### TASK PROMPT:
Every entry below should be printed again exactly as it reads.

### DATA:
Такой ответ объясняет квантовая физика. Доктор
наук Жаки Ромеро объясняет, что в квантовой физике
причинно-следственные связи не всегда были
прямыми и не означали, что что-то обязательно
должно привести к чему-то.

### TASK RESULT:
Такой ответ объясняет квантовая физика. Доктор
наук Жаки Ромеро объясняет, что в квантовой физике
причинно-следственные связи не всегда были
прямыми и не означали, что что-то обязательно
должно привести к чему-то.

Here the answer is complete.